|Legal Services Corporation
America's Partner For Equal Justice
PROGRAM LETTER 02-7
John N. Erlenborn
Board of Directors
Douglas S. Eakeley
LaVeeda M. Battle
Hulett H. Askew
John N. Erlenborn
As you know, the 2000 Census
figures are out and will result in a significant reallocation of funding
among Legal Services Corporation programs.
Pending some final adjustments, the total computed national poverty
population increase is around the 5.6% range.
Assuming a constant level of LSC appropriations, a program whose
poverty population remains the same, will lose approximately 5.6% of its
funding. Thus, programs
whose service areas experience a decrease in poverty population will
suffer a significant reduction in funding because of the implementation of
the new Census figures in 2003.
The relationship between poverty population
loss/gain and funding will not be exact, for several reasons, including
the impact of Migrant funding and statistical effects of the computation
of percentages. To give
programs an idea of the likely funding changes, a program that has a 2.4%
decrease in poverty population would experience a funding lose in the
neighborhood of 8%. Meanwhile,
a program that has a poverty population increase of 7% would receive a
funding increase in the neighborhood of 1.4%.

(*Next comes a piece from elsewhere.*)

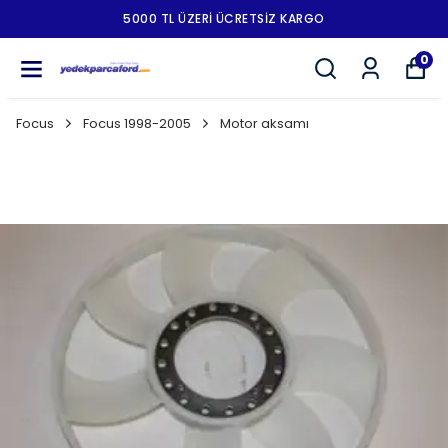
5000 TL ÜZERI ÜCRETSIZ KARGO
0
Focus
Focus 1998-2005
Motor aksamı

Where available, 2002 carryover fund balances
are one source of resources to ameliorate the transition to lower funding
levels for such programs. Accordingly, LSC will view a reduction in Basic
Field – General service area poverty population to be a “special
circumstance” under 45 CFR 1628.4, supporting a waiver of excess fund
balances up to 25% of LSC support.
Thus, any program that loses poverty population in its Basic Field
service area may plan to accumulate its LSC support in an amount over 10%
and up to 25% and will receive a waiver upon request if the request cites
a loss of poverty population in its service area.
Programs that have a fund balance in excess
of 10% of LSC support as shown in their 2002 audit must still submit a
waiver request under 45 CFR 1628. However,
as discussed above, the fact of a loss of poverty population in their
Basic Field service area will be considered sufficient basis for granting
the waiver. Programs will
still be required to comply with the other provisions of 45 CFR 1628,
including those regarding accounting for the funds for which they received
a waiver and expending these funds during 2003.
If a merger or reconfiguration combines two or more service areas where
some lost and some gained poverty population, a waiver will still be
allowed for the amount of the cumulative excess fund balance that is
derived from a carryover of more than 10% and less than 25% in the service
area(s) that experienced a loss of poverty population.